D’autant plus qu’entre-temps, il s’est avéré que la Communauté étatique est une formation inefficace et non fonctionnelle, dont les institutions sont faibles. Il est devenu clair que la position de Javier Solana est, en toute sincérité, irréelle. Puisque longtemps après la signature de l’Accord de Belgrade, non seulement nous ne sommes pas allés plus vite vers l’intégration, mais nous sommes en plus généralement piétinés. Et cela pour deux raisons.

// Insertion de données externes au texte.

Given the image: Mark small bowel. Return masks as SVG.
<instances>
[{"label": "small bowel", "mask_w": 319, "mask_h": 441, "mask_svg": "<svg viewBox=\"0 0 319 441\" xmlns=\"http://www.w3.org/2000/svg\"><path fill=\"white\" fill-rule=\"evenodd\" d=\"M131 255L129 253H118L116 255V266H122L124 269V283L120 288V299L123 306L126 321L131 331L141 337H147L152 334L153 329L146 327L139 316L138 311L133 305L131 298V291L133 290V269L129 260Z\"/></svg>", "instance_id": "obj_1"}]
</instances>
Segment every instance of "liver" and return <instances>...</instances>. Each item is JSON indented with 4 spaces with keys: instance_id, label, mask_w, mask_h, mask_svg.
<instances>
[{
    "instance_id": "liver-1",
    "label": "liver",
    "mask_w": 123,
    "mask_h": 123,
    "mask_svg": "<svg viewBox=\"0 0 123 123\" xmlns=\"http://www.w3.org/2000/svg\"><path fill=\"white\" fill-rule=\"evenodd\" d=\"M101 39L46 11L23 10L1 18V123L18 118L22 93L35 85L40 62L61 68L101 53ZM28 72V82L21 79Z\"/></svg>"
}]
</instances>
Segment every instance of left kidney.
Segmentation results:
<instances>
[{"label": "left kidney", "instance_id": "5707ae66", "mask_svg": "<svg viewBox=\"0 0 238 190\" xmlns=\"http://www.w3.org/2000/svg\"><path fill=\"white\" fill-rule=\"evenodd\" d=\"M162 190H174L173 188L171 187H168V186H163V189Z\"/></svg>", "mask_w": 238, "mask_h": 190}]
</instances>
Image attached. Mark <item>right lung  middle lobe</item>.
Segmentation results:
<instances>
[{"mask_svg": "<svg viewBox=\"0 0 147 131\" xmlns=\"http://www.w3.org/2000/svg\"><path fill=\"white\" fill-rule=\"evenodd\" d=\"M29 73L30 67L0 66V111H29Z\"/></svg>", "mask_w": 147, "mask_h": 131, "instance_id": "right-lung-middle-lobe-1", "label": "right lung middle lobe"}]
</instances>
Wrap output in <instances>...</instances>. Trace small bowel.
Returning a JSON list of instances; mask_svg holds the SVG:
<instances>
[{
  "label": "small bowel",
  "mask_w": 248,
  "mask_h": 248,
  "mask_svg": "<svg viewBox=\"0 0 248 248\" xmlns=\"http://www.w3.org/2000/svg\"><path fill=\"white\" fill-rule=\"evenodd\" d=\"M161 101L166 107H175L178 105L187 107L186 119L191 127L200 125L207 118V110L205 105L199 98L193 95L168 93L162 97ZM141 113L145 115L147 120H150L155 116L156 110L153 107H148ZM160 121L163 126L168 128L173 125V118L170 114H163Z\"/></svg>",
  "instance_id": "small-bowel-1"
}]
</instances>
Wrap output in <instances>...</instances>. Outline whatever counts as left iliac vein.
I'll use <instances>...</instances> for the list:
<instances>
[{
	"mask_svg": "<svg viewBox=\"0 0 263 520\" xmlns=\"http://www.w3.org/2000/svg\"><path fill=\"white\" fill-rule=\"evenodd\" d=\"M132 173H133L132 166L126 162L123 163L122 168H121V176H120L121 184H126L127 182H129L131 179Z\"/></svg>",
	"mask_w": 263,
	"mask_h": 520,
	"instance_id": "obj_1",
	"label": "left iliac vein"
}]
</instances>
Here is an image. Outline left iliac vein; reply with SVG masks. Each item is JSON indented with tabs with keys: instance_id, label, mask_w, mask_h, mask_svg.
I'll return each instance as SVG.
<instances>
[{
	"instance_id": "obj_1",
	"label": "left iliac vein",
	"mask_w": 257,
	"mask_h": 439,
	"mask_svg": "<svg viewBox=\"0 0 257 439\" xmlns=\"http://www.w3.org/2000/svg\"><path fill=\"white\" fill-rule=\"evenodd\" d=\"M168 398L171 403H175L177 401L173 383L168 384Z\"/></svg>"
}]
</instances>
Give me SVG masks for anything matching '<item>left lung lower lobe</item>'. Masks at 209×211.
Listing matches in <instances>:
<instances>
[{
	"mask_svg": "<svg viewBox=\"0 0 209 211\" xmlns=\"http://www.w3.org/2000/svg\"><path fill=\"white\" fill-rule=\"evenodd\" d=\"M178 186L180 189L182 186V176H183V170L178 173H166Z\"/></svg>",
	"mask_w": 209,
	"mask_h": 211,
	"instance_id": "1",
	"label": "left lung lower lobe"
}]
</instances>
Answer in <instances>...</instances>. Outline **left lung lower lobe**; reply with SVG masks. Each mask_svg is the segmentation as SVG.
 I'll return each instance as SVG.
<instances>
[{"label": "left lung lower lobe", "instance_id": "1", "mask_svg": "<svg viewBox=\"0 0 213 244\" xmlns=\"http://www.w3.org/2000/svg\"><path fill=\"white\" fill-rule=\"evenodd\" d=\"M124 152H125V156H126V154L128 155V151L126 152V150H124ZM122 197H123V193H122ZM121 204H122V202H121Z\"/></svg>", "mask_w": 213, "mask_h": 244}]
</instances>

Premièrement, parce que dès le début la Communauté d’États a été mal construite. Elle était une formation atypique dans laquelle l’association n’était pas capable de gérer ce processus en accord conjoint. Deuxièmement, parce que la Serbie a refusé durant longtemps d’accomplir ses obligations envers le Tribunal pénal international pour l’ex-Yougoslavie.

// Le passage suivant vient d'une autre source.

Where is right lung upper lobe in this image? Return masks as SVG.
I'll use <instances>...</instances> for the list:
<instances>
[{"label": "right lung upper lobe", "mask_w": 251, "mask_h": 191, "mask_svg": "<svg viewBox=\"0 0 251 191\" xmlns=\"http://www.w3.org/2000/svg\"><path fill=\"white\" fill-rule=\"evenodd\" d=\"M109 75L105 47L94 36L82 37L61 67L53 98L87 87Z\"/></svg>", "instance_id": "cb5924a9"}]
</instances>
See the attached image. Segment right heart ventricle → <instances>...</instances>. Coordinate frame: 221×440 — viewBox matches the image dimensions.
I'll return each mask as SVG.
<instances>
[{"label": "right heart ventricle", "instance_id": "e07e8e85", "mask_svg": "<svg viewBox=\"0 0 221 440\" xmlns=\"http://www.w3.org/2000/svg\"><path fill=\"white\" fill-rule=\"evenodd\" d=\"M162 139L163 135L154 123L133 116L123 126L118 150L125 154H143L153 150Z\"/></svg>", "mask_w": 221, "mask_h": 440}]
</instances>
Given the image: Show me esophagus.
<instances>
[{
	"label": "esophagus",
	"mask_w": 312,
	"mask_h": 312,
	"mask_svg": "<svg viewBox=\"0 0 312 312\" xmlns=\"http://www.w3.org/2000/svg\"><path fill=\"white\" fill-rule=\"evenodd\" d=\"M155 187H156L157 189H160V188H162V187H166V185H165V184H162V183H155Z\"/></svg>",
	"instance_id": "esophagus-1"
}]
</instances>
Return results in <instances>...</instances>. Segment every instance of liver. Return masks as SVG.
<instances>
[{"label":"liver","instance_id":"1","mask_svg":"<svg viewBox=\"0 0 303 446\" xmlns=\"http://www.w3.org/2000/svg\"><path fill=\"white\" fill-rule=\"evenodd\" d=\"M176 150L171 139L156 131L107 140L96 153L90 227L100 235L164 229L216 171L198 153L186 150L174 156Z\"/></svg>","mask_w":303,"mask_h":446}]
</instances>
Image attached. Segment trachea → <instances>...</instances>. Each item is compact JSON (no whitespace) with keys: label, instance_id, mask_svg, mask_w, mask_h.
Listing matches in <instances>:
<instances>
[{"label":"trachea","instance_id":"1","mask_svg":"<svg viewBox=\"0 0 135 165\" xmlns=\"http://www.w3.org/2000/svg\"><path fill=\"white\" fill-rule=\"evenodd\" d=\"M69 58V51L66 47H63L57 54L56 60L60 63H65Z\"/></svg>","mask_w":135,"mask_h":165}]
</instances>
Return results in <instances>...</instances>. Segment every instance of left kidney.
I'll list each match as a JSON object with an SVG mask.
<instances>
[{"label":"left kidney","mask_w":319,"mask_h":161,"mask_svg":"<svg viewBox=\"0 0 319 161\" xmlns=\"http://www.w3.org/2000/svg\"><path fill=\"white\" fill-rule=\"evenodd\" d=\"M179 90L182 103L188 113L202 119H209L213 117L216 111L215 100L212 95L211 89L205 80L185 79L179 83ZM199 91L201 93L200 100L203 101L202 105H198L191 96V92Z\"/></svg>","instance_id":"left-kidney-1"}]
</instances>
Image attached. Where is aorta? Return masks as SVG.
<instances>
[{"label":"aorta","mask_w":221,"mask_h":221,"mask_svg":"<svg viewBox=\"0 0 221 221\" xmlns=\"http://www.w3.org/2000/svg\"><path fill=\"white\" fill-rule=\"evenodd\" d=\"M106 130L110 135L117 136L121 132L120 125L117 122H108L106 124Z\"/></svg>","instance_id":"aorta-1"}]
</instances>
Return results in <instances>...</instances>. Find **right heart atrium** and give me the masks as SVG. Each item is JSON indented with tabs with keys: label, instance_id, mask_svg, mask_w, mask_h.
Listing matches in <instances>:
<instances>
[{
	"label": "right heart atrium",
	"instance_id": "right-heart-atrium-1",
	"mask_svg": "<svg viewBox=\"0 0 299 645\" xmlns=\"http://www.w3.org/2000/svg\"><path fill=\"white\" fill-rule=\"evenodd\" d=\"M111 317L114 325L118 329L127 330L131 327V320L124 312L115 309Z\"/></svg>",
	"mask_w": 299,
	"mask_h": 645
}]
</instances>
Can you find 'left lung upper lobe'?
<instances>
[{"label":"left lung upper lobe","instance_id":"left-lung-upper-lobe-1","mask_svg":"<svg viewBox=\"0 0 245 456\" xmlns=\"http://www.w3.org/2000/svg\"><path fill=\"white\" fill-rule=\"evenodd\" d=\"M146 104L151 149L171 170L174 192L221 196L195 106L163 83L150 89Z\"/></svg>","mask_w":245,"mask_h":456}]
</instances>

Après cela, a suivi un arrêt dans les relations entre la Communauté d’États et l’Union européenne. Le Monténégro était un otage de cette situation et en a supporté les conséquences sans rien demander. L’arrêt a été débloqué par la mise en œuvre des voies jumelles, établies par l’Union européenne et aboutissant aux résultats encourageants réalisés de manière plus lente que pour les États typiques partenaires de l’Europe. Nous considérons que le Monténégro aussi a les mêmes droits que les autres Républiques de l’ex-Yougoslavie qui ont bénéficié des principes de la Commission Badinter et qui sont devenues indépendantes. Je voudrais souligner que notre loi sur le référendum comprend des règles plus strictes que celles en vigueur dans d’autres pays européens.

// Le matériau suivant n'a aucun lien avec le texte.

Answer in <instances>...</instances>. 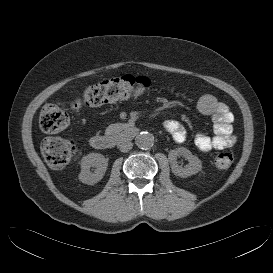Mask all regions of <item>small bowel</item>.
Returning <instances> with one entry per match:
<instances>
[{
    "label": "small bowel",
    "instance_id": "c3829d8e",
    "mask_svg": "<svg viewBox=\"0 0 273 273\" xmlns=\"http://www.w3.org/2000/svg\"><path fill=\"white\" fill-rule=\"evenodd\" d=\"M138 95L140 94L137 93ZM198 111L213 120L214 135L209 136L204 132L195 135V145L202 152L213 149L221 150L232 147L236 143V137L232 134L233 115L226 104L220 102L215 96L206 94L197 102ZM165 130L170 133L176 143H183L186 139V129L177 120L164 122Z\"/></svg>",
    "mask_w": 273,
    "mask_h": 273
}]
</instances>
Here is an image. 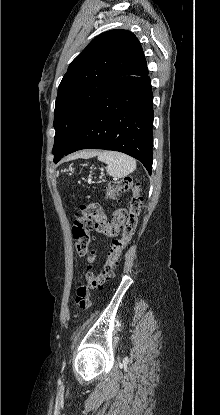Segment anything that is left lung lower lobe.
Here are the masks:
<instances>
[{
	"label": "left lung lower lobe",
	"mask_w": 220,
	"mask_h": 415,
	"mask_svg": "<svg viewBox=\"0 0 220 415\" xmlns=\"http://www.w3.org/2000/svg\"><path fill=\"white\" fill-rule=\"evenodd\" d=\"M153 94L148 68L122 76L107 88L64 155L81 149H106L138 159L151 175Z\"/></svg>",
	"instance_id": "left-lung-lower-lobe-1"
}]
</instances>
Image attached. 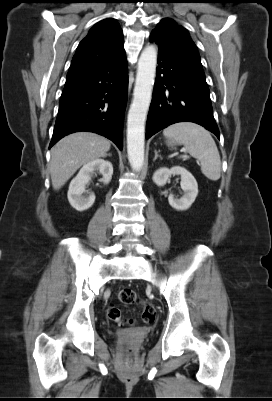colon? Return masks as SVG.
Instances as JSON below:
<instances>
[{
	"mask_svg": "<svg viewBox=\"0 0 272 401\" xmlns=\"http://www.w3.org/2000/svg\"><path fill=\"white\" fill-rule=\"evenodd\" d=\"M118 298L122 303L126 305L138 303L143 309L142 322L144 324L149 325L155 321L156 311L154 306L145 300L139 299L135 291H133L132 289L126 288L120 290L118 293ZM108 316L115 323L118 324L124 323L121 312L117 307H110L108 309ZM129 323L133 324L134 321L130 320Z\"/></svg>",
	"mask_w": 272,
	"mask_h": 401,
	"instance_id": "5ec220e1",
	"label": "colon"
}]
</instances>
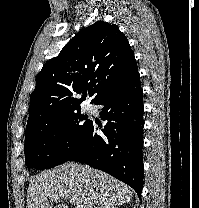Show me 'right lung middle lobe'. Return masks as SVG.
I'll return each instance as SVG.
<instances>
[{"label":"right lung middle lobe","mask_w":199,"mask_h":208,"mask_svg":"<svg viewBox=\"0 0 199 208\" xmlns=\"http://www.w3.org/2000/svg\"><path fill=\"white\" fill-rule=\"evenodd\" d=\"M77 109L25 134V164L29 168L46 169L68 160L78 147L91 123Z\"/></svg>","instance_id":"obj_1"}]
</instances>
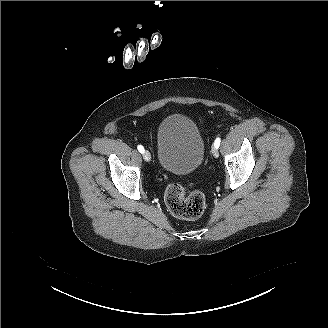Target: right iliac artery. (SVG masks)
I'll return each mask as SVG.
<instances>
[{"label":"right iliac artery","mask_w":328,"mask_h":328,"mask_svg":"<svg viewBox=\"0 0 328 328\" xmlns=\"http://www.w3.org/2000/svg\"><path fill=\"white\" fill-rule=\"evenodd\" d=\"M137 149L139 150L140 153L144 152V147L142 145H138Z\"/></svg>","instance_id":"1"}]
</instances>
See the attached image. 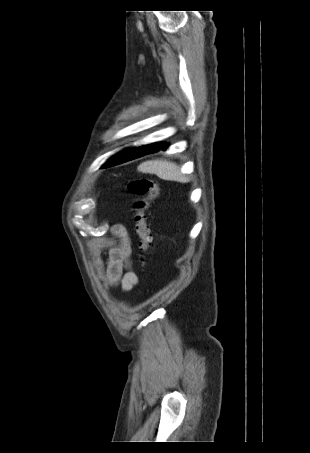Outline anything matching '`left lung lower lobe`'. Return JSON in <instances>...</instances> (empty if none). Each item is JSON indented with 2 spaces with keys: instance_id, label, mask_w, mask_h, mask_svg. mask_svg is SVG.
<instances>
[{
  "instance_id": "obj_1",
  "label": "left lung lower lobe",
  "mask_w": 310,
  "mask_h": 453,
  "mask_svg": "<svg viewBox=\"0 0 310 453\" xmlns=\"http://www.w3.org/2000/svg\"><path fill=\"white\" fill-rule=\"evenodd\" d=\"M167 147H168V144H165V143H155V144L147 145V146L141 148L140 151L137 154H135V156L132 159L144 156L146 154L154 153L159 150H166Z\"/></svg>"
}]
</instances>
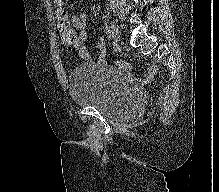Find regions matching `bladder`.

Comment jugez-vous la relation du Monténégro avec la Serbie ?
À travers l’histoire, le Monténégro et la Serbie ont été fortement orientés l’un vers l’autre et ont bâti de proches relations. Nous gardons un grand respect envers cette tradition. Nous sommes décidés à perpétuer cette bonne coopération, dans l’avenir aussi, entre le Monténégro indépendant et la Serbie, ainsi qu’avec les autres pays de notre entourage.
Cependant, cette longue tradition a été chargée d’aspirations hégémonistes, plus ou moins ouvertes, mais continues, des nationalistes serbes envers le Monténégro, qu’ils considéraient comme leur propriété et qu’ils avaient envie de gouverner.
Même la Communauté d’États actuelle, constituée par l’Accord de Belgrade, ne représente pas un cadre adéquat pour les bonnes relations entre les deux pays. Il est question d’une communauté à deux têtes n’existant plus dans le monde, tout particulièrement quand il s’agit de membres si disproportionnés. Dans une telle situation, la Serbie, 8 fois plus grande, tente de dominer, ou plutôt de diriger le Monténégro.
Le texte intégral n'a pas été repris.